The policies and procedures we have in place to protect our trade secrets may not be effective in preventing misappropriation of our trade secrets by others. In addition, confidentiality agreements executed by our employees, consultants and advisors may not be enforceable or may not provide meaningful protection for our trade secrets or other proprietary information in the event of unauthorized use or disclosure. Litigating a trade secret claim is expensive and time consuming, and the outcome is unpredictable. In addition, courts outside the United States are sometimes less willing to protect trade secrets. Moreover, our competitors may independently develop equivalent knowledge methods and know‑how. If we are unable to protect our intellectual property rights, we may be unable to prevent competitors from using our own inventions and intellectual property to compete against us and our business may be harmed.

Unfavorable results of legal proceedings could materially and adversely affect our financial condition.

We are and may become a party to legal proceedings, claims, investigations, demands and other legal matters in the ordinary course of business or otherwise including intellectual property, product liability, employment, class action, whistleblower and other litigation claims, and governmental and other regulatory investigations and proceedings.

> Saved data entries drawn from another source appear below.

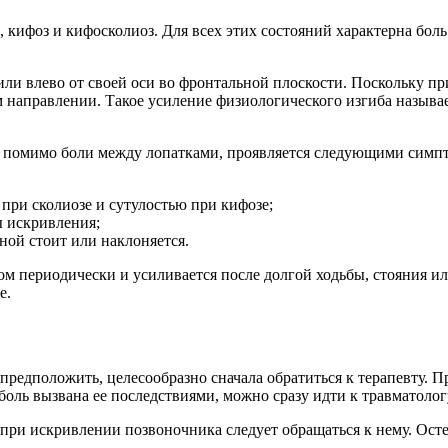
, кифоз и кифосколиоз. Для всех этих состояний характерна бо
ли влево от своей оси во фронтальной плоскости. Поскольку пр
м направлении. Такое усиление физиологического изгиба называ
и, помимо боли между лопатками, проявляется следующими симп
при сколиозе и сутулостью при кифозе;
ы искривления;
ной стоит или наклоняется.
ном периодически и усиливается после долгой ходьбы, стояния 
е.
редположить, целесообразно сначала обратиться к терапевту. П
боль вызвана ее последствиями, можно сразу идти к травматолог
 при искривлении позвоночника следует обращаться к нему. Ос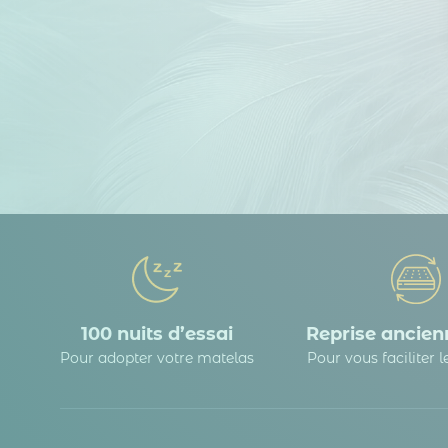
100 nuits d’essai
Reprise ancienn
Pour adopter votre matelas
Pour vous faciliter 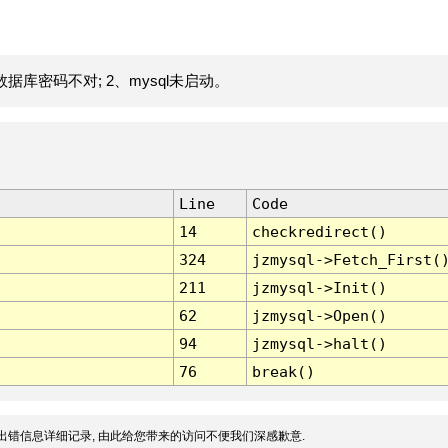
据库密码不对; 2、mysql未启动。
Line
Code
14
checkredirect()
324
jzmysql->Fetch_First(
211
jzmysql->Init()
62
jzmysql->Open()
94
jzmysql->halt()
76
break()
出错信息详细记录, 由此给您带来的访问不便我们深感歉意.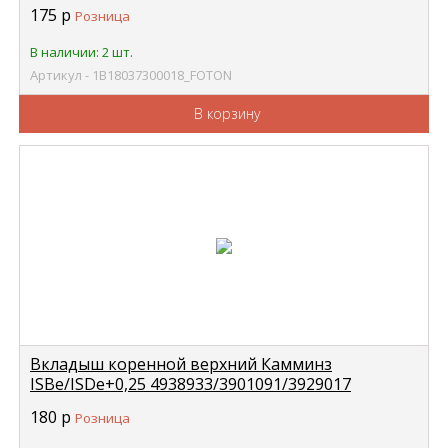
175
р
Розница
В наличии: 2 шт.
Артикул - 1B18037300018_FOTON
В корзину
Вкладыш коренной верхний Камминз
ISBe/ISDe+0,25 4938933/3901091/3929017
CUMMINS 3978818
180
р
Розница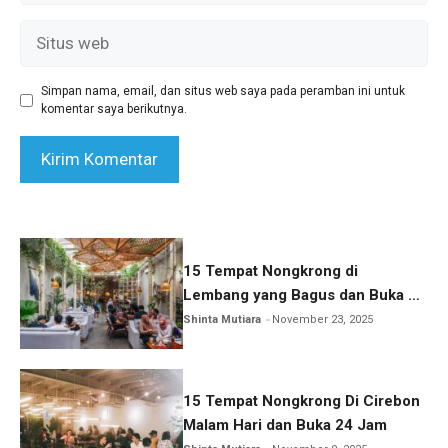
Situs
web
Simpan nama, email, dan situs web saya pada peramban ini untuk
komentar saya berikutnya.
15 Tempat Nongkrong di
Lembang yang Bagus dan Buka 24
Jam
Shinta Mutiara
November 23, 2025
15 Tempat Nongkrong Di Cirebon
Malam Hari dan Buka 24 Jam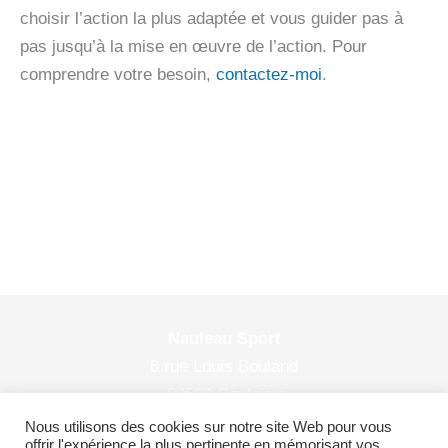
choisir l’action la plus adaptée et vous guider pas à
pas jusqu’à la mise en œuvre de l’action. Pour
comprendre votre besoin,
contactez-moi
.
Nauleau Sport
6 rue Louis Bouland
60530 Couloisy
© 2026 Nauleau Sport
Nous utilisons des cookies sur notre site Web pour vous
offrir l'expérience la plus pertinente en mémorisant vos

These legal proceedings, claims and other legal matters, regardless of merit, may be costly, time‑consuming and require the attention of key management and other personnel. The outcomes of such matters are uncertain and difficult to predict. If any such matters are adjudicated against us, in whole or in part, we may be subject to substantial monetary damages, disgorgement of profits and injunctions that prevent us from operating our business, any of which could materially and adversely affect our business and financial condition. We cannot guarantee that our insurance coverage will be sufficient to cover any damages awarded against us. Further, legal proceedings, and any adverse resolution thereof, can result in adverse publicity and damage to our reputation, which could adversely impact our business.

Because the majority of our product revenue is derived from sales of the CyberKnife and TomoTherapy platforms, which have a long and variable sales and installation cycle, our revenues and cash flows may be volatile and difficult to predict.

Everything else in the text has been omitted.